# Records supplied:
________________
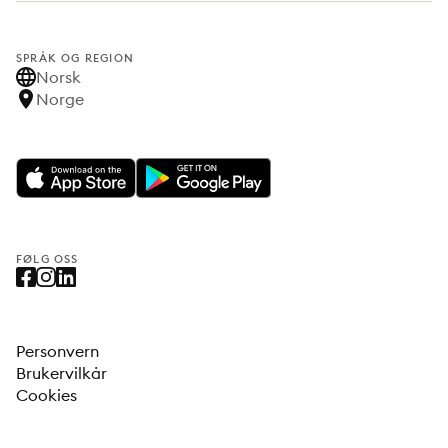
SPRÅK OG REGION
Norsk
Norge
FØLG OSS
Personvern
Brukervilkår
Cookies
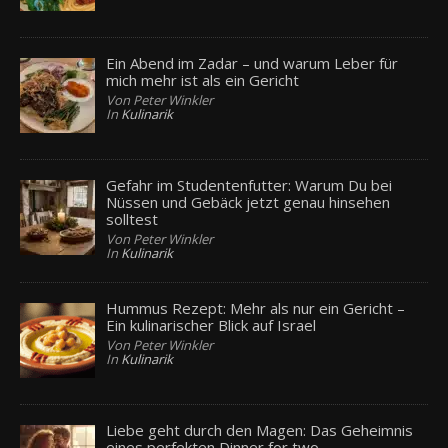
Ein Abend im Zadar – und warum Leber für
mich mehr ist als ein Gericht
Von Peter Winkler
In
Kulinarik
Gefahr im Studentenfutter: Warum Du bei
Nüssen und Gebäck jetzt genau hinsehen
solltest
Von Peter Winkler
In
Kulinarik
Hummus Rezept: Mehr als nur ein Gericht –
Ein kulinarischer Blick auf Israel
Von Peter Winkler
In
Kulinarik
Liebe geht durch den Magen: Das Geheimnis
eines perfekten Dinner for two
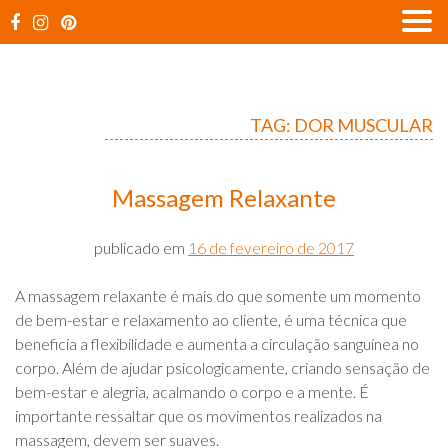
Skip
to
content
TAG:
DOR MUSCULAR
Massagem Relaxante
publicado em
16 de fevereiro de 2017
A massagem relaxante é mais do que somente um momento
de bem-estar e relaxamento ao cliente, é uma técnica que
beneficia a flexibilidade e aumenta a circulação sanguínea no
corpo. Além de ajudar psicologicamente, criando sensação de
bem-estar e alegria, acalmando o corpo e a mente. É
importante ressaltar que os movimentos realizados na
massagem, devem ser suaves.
________________
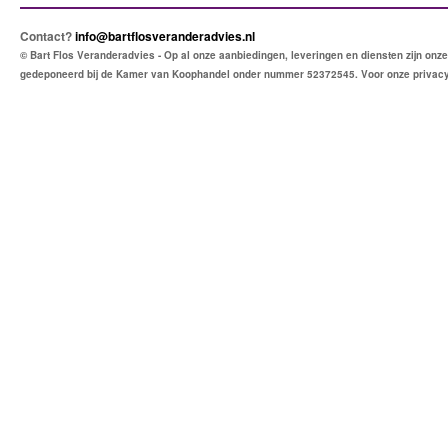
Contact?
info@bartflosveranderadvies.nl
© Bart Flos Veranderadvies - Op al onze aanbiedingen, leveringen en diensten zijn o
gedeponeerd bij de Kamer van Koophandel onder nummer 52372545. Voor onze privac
________________
Set out every line from the material that contains the string "corpo".

# Result for this exercise:
corpo. Além de ajudar psicologicamente, criando sensação de
bem-estar e alegria, acalmando o corpo e a mente. É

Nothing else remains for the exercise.